Photo by Brian Shuel
The Lewes screening was also a launch event for Shirley's new book 'All In The Downs' [published in a finely produced and illustrated form by Strange Attractor Press] which I have been under the spell of for the last five days. Its a window into a lost world. Shirley paints wonderful word pictures, is very open about her personal affairs and has so many great tales to tell - including a sweet meeting with Jimi Hendrix. 

The period when she wasn't singing is remarkable in itself. It was long struggle to keep the family afloat and she worked in a variety of jobs - including at a Job Centre, the British Museum bookshop, an Oxfam shop and for a London publisher's agent (during which, incidentally, she typed up the manuscript for Len Deighton's The Ipcress File).

Shirley is widely known to be not only one of the great singers of English folk songs but also as someone who is hugely knowledgeable on their history and background in a completely non-academic way. She has had many years of touring word and music evenings that enlighten and inform. Her love for the subject and the singers of the past is palpable.
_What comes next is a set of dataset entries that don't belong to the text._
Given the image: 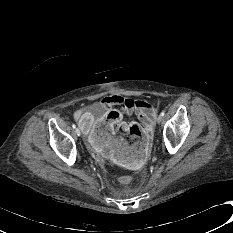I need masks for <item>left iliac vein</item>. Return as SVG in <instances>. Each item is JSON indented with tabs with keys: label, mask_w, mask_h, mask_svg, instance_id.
Here are the masks:
<instances>
[{
	"label": "left iliac vein",
	"mask_w": 233,
	"mask_h": 233,
	"mask_svg": "<svg viewBox=\"0 0 233 233\" xmlns=\"http://www.w3.org/2000/svg\"><path fill=\"white\" fill-rule=\"evenodd\" d=\"M162 120H163V117H162L161 115H159V116L157 117V123H161Z\"/></svg>",
	"instance_id": "1"
}]
</instances>
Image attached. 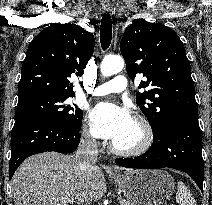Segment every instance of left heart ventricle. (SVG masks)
<instances>
[{
	"instance_id": "left-heart-ventricle-1",
	"label": "left heart ventricle",
	"mask_w": 212,
	"mask_h": 205,
	"mask_svg": "<svg viewBox=\"0 0 212 205\" xmlns=\"http://www.w3.org/2000/svg\"><path fill=\"white\" fill-rule=\"evenodd\" d=\"M142 137V132L139 125L133 121L131 126L115 141H113L118 147L130 148L137 145Z\"/></svg>"
}]
</instances>
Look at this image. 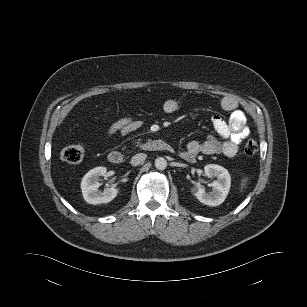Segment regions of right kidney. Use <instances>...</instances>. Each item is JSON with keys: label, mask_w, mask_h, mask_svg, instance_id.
I'll return each mask as SVG.
<instances>
[{"label": "right kidney", "mask_w": 307, "mask_h": 307, "mask_svg": "<svg viewBox=\"0 0 307 307\" xmlns=\"http://www.w3.org/2000/svg\"><path fill=\"white\" fill-rule=\"evenodd\" d=\"M106 167L100 166L91 169L85 174L81 182V190L84 200L93 205L108 203L112 201L118 194L119 189L107 188L104 191H99L100 183L98 182L101 176H106Z\"/></svg>", "instance_id": "1"}]
</instances>
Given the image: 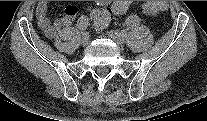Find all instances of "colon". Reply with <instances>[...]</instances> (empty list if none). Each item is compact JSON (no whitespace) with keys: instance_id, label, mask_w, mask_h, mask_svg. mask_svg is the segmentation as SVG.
Masks as SVG:
<instances>
[{"instance_id":"1","label":"colon","mask_w":207,"mask_h":121,"mask_svg":"<svg viewBox=\"0 0 207 121\" xmlns=\"http://www.w3.org/2000/svg\"><path fill=\"white\" fill-rule=\"evenodd\" d=\"M126 4L119 6L120 9H124ZM167 7L163 1H147L143 4V11L148 15H156L159 12L165 10ZM114 15V7L112 6H101L92 11L91 17L95 26L99 29L107 26Z\"/></svg>"}]
</instances>
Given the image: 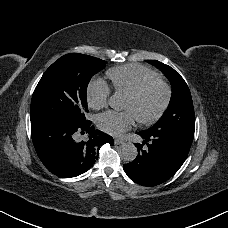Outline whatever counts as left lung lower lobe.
<instances>
[{
  "label": "left lung lower lobe",
  "mask_w": 228,
  "mask_h": 228,
  "mask_svg": "<svg viewBox=\"0 0 228 228\" xmlns=\"http://www.w3.org/2000/svg\"><path fill=\"white\" fill-rule=\"evenodd\" d=\"M143 139L136 143L139 154L124 164L126 174L144 186L159 185L171 178L187 158L194 135L147 129L137 133Z\"/></svg>",
  "instance_id": "left-lung-lower-lobe-1"
}]
</instances>
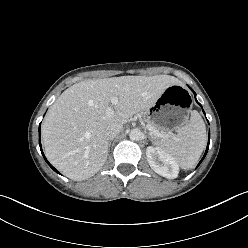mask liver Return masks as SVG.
<instances>
[{
    "label": "liver",
    "instance_id": "obj_1",
    "mask_svg": "<svg viewBox=\"0 0 248 248\" xmlns=\"http://www.w3.org/2000/svg\"><path fill=\"white\" fill-rule=\"evenodd\" d=\"M175 84L180 81L173 76L155 75L84 80L72 85L51 106L42 125L46 157L70 179L93 176L107 159V127L127 123ZM111 97H117L118 103L108 117Z\"/></svg>",
    "mask_w": 248,
    "mask_h": 248
}]
</instances>
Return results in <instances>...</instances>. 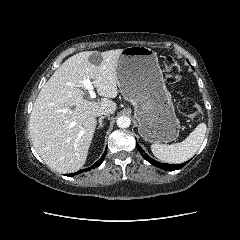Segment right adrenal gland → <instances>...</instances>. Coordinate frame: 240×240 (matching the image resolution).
Here are the masks:
<instances>
[{
    "label": "right adrenal gland",
    "instance_id": "2a0ac1e0",
    "mask_svg": "<svg viewBox=\"0 0 240 240\" xmlns=\"http://www.w3.org/2000/svg\"><path fill=\"white\" fill-rule=\"evenodd\" d=\"M104 118H105V116H101V117L99 118V120H98L99 125H98V128H97V129H101V128L104 127V124L102 123V121H103Z\"/></svg>",
    "mask_w": 240,
    "mask_h": 240
}]
</instances>
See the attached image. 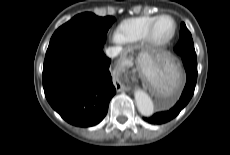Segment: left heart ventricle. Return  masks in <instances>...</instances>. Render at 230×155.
I'll use <instances>...</instances> for the list:
<instances>
[{"label":"left heart ventricle","mask_w":230,"mask_h":155,"mask_svg":"<svg viewBox=\"0 0 230 155\" xmlns=\"http://www.w3.org/2000/svg\"><path fill=\"white\" fill-rule=\"evenodd\" d=\"M173 28L172 21L170 19H162L156 26L155 35L159 39H164L171 33Z\"/></svg>","instance_id":"1"}]
</instances>
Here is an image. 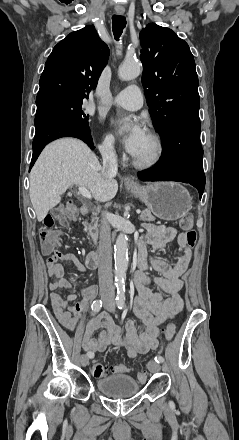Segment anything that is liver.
I'll return each instance as SVG.
<instances>
[{
	"label": "liver",
	"instance_id": "1",
	"mask_svg": "<svg viewBox=\"0 0 239 440\" xmlns=\"http://www.w3.org/2000/svg\"><path fill=\"white\" fill-rule=\"evenodd\" d=\"M74 184L87 188L98 202H109L118 192L116 180L106 178L98 158L84 142L60 138L44 148L30 172L29 196L38 222Z\"/></svg>",
	"mask_w": 239,
	"mask_h": 440
}]
</instances>
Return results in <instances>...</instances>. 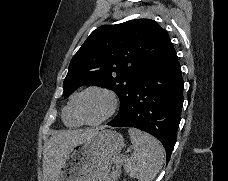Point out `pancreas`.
<instances>
[{
	"label": "pancreas",
	"mask_w": 228,
	"mask_h": 181,
	"mask_svg": "<svg viewBox=\"0 0 228 181\" xmlns=\"http://www.w3.org/2000/svg\"><path fill=\"white\" fill-rule=\"evenodd\" d=\"M120 175H121V171L118 167L117 171H113V173H110L107 181H116V179H118V177H120Z\"/></svg>",
	"instance_id": "1"
}]
</instances>
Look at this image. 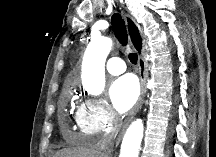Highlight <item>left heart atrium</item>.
<instances>
[{"label": "left heart atrium", "mask_w": 216, "mask_h": 157, "mask_svg": "<svg viewBox=\"0 0 216 157\" xmlns=\"http://www.w3.org/2000/svg\"><path fill=\"white\" fill-rule=\"evenodd\" d=\"M139 96V85L133 75H124L116 79L109 88V97L119 113L128 112Z\"/></svg>", "instance_id": "39dd6f15"}]
</instances>
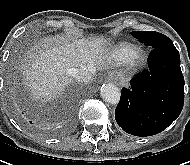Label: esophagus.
I'll use <instances>...</instances> for the list:
<instances>
[{
  "instance_id": "esophagus-1",
  "label": "esophagus",
  "mask_w": 190,
  "mask_h": 165,
  "mask_svg": "<svg viewBox=\"0 0 190 165\" xmlns=\"http://www.w3.org/2000/svg\"><path fill=\"white\" fill-rule=\"evenodd\" d=\"M107 79H108V80H112V81H113V80H116V79H117V75L111 73V74H109V75L107 76Z\"/></svg>"
}]
</instances>
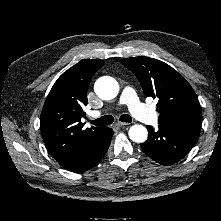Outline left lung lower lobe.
Here are the masks:
<instances>
[{"label": "left lung lower lobe", "mask_w": 221, "mask_h": 221, "mask_svg": "<svg viewBox=\"0 0 221 221\" xmlns=\"http://www.w3.org/2000/svg\"><path fill=\"white\" fill-rule=\"evenodd\" d=\"M148 140L140 146L156 162L168 165L182 159L195 145L199 130L159 125L158 130L147 126Z\"/></svg>", "instance_id": "left-lung-lower-lobe-1"}]
</instances>
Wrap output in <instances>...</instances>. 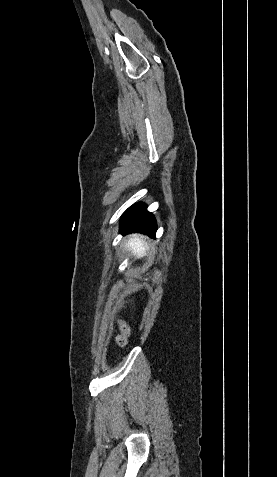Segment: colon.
<instances>
[{"instance_id":"obj_1","label":"colon","mask_w":277,"mask_h":477,"mask_svg":"<svg viewBox=\"0 0 277 477\" xmlns=\"http://www.w3.org/2000/svg\"><path fill=\"white\" fill-rule=\"evenodd\" d=\"M131 298L132 302L136 301V298L139 297L138 293H127L126 296H123L122 299L118 300V309L117 312L114 314V317L116 319V323L120 325L121 327V333L117 336L116 338V343L118 346H125L127 343V338L129 336L130 330L127 324L124 323V319L121 318V312L125 310V305L129 304V298Z\"/></svg>"}]
</instances>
Her style of singing is focused on presenting the original song in its original form without stylistic additions, in clear, beautiful and authentic renditions. She says in the book that when she sings these songs, many of which have been passed from singer to singer over hundreds of years, she feels as if they are standing behind her. These were, by and large, workers and labourers whose names and importance would not have been recognised without the efforts of impassioned song collectors like Shirley and the Copper Family.

The South Downs captured her imagination from childhood but it was in the 1970s when the spirits of the downland worked their magic and inspired much of her work. She writes movingly of her sister Dolly who was both a music arranger and sensitive player on an ancient form of pipe organ. Her death hit Shirley hard but their work together is happily fully preserved and available for posterity.

Shirley has, in recent years, been showered with Honours, including the MBE, but she remains totally modest and down-to-earth, overjoyed to be once more presenting the music she loves so much. Her musical collaborators are first-class and have lifted the presentation of Shirley's musicality to an even higher level. She has also acquired a huge band of admirers who see, in her remarkable life story, a strength and integrity that has earned her the soubriquet of the Queen of British Folk. Shirley's substantial collection of recorded works is a testament to her dedication and passion for bringing the old haunting tunes and stories of these lands back to life. Her warm words and her belief in the presence of the spirits of the land and nature are an inspiration to like-minded folk and an encouragment to younger generations at a time when we need to reconnect with our roots.